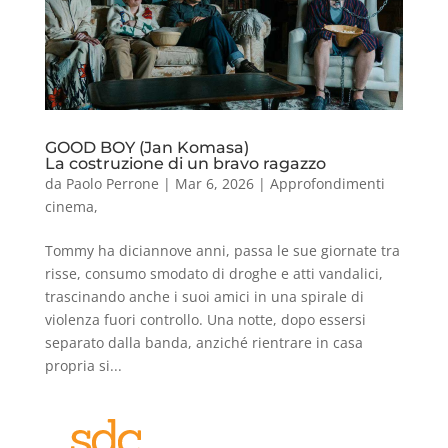
GOOD BOY (Jan Komasa)
La costruzione di un bravo ragazzo
da
Paolo Perrone
|
Mar 6, 2026
|
Approfondimenti
cinema
,
Tommy ha diciannove anni, passa le sue giornate tra
risse, consumo smodato di droghe e atti vandalici,
trascinando anche i suoi amici in una spirale di
violenza fuori controllo. Una notte, dopo essersi
separato dalla banda, anziché rientrare in casa
propria si...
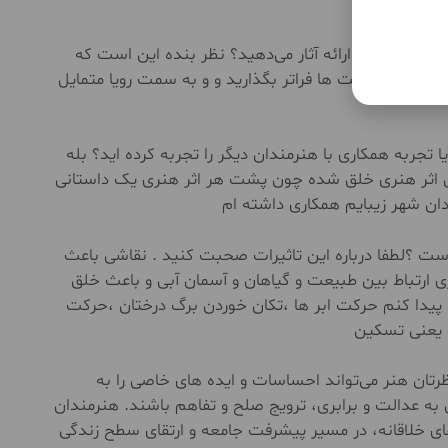
م به نمایش و ارائه آثار می‌دهید؟ نظر بنده این است که
ارا از واقعیت ها فراتر بگذارید و و به سمت رویا متمایل
ا تجربه همکاری با هنرمندان دیگر را تجربه کرده اید؟ بله
اثر هنری خلق شده چون پشت هر اثر هنری یک داستانی
ان شهر زیبایم همکاری داشته ام
است ؟لطفا درباره این تاثیرات صحبت کنید . نقاشی باعث
 ارتباط بین طبیعت و گیاهان و آسمان آبی و باعث خلق
پیدا کنم حرکت ابر ها ،تکان خوردن برگ درختان ،حرکت
ش یعنی تسکین
ظرتان هنر می‌تواند احساسات و ایده های خاصی را به
 به عدالت و برابری، ترویج صلح و تفاهم باشند. هنرمندان
ای خلاقانه، در مسیر پیشرفت جامعه و ارتقای سطح زندگی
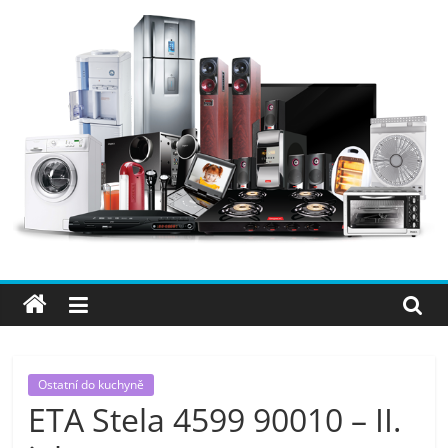
Přeskočit
na
obsah
Elektro
OK
–
nejlepší
elektronika
Ostatní do kuchyně
ETA Stela 4599 90010 – II.
porovnání,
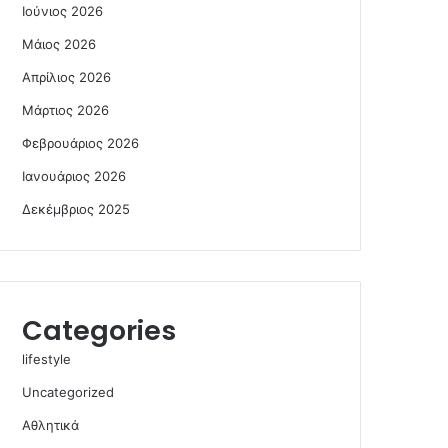
Ιούνιος 2026
Μάιος 2026
Απρίλιος 2026
Μάρτιος 2026
Φεβρουάριος 2026
Ιανουάριος 2026
Δεκέμβριος 2025
Categories
lifestyle
Uncategorized
Αθλητικά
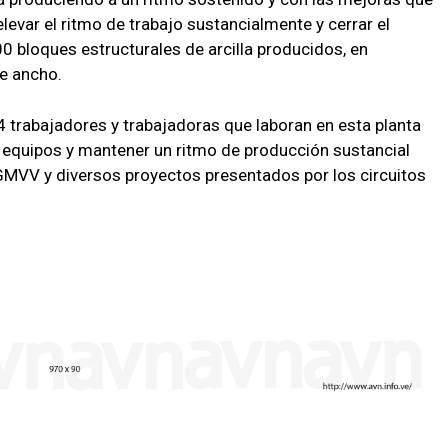
levar el ritmo de trabajo sustancialmente y cerrar el
 bloques estructurales de arcilla producidos, en
e ancho.
44 trabajadores y trabajadoras que laboran en esta planta
 equipos y mantener un ritmo de producción sustancial
 GMVV y diversos proyectos presentados por los circuitos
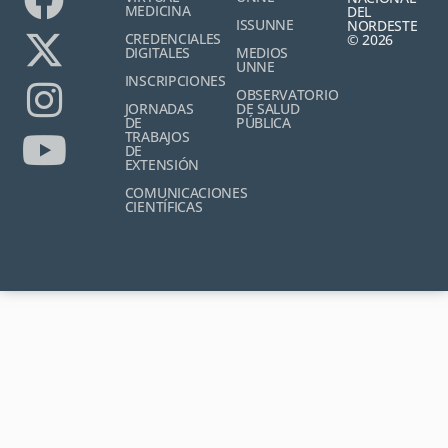
MEDICINA
DEL
ISSUNNE
NORDESTE
CREDENCIALES
© 2026
DIGITALES
MEDIOS
UNNE
INSCRIPCIONES
OBSERVATORIO
JORNADAS
DE SALUD
DE
PÚBLICA
TRABAJOS
DE
EXTENSIÓN
COMUNICACIONES
CIENTÍFICAS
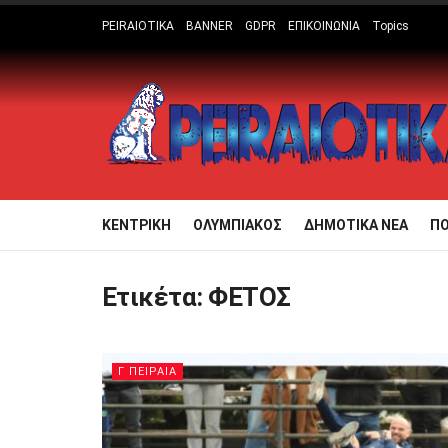
PEIRAIOTIKA
BANNER
GDPR
ΕΠΙΚΟΙΝΩΝΙΑ
Topics
ΚΕΝΤΡΙΚΗ
ΟΛΥΜΠΙΑΚΟΣ
ΔΗΜΟΤΙΚΑ ΝΕΑ
Π
Ετικέτα:
ΦΕΤΟΣ
Γ ΠΕΙΡΑΙΑ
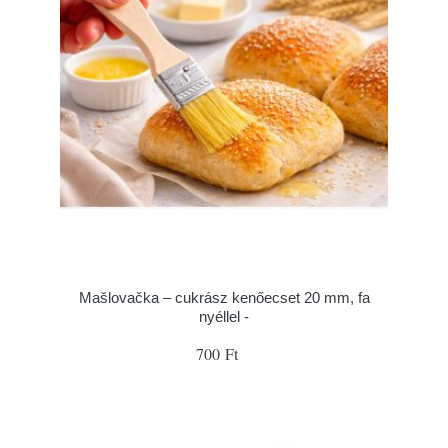
Mašlovačka – cukrász kenőecset 20 mm, fa
nyéllel -
700 Ft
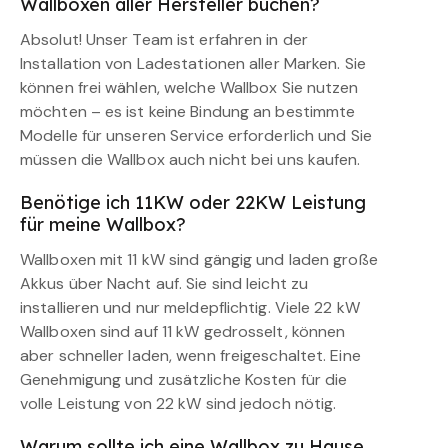
Wallboxen aller Hersteller buchen?
Absolut! Unser Team ist erfahren in der
Installation von Ladestationen aller Marken. Sie
können frei wählen, welche Wallbox Sie nutzen
möchten – es ist keine Bindung an bestimmte
Modelle für unseren Service erforderlich und Sie
müssen die Wallbox auch nicht bei uns kaufen.
Benötige ich 11KW oder 22KW Leistung
für meine Wallbox?
Wallboxen mit 11 kW sind gängig und laden große
Akkus über Nacht auf. Sie sind leicht zu
installieren und nur meldepflichtig. Viele 22 kW
Wallboxen sind auf 11 kW gedrosselt, können
aber schneller laden, wenn freigeschaltet. Eine
Genehmigung und zusätzliche Kosten für die
volle Leistung von 22 kW sind jedoch nötig.
Warum sollte ich eine Wallbox zu Hause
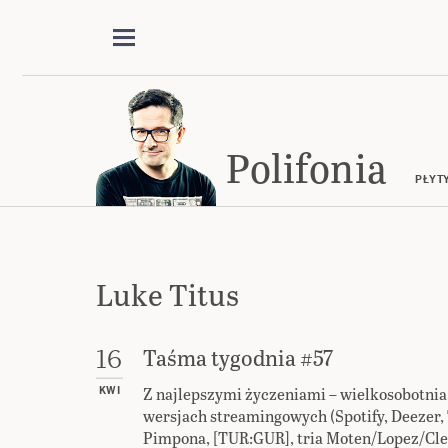
Polifonia
PŁYT
Luke Titus
Taśma tygodnia #57
16
Z najlepszymi życzeniami – wielkosobotnia 
KWI
wersjach streamingowych (Spotify, Deezer, 
Pimpona, [TUR:GUR], tria Moten/Lopez/Cle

■ ■ ■

### WORK REQUEST
Take every line above where "laden" appears and copy it.

### THE COMPLETED TASK
Wallboxen mit 11 kW sind gängig und laden große
aber schneller laden, wenn freigeschaltet. Eine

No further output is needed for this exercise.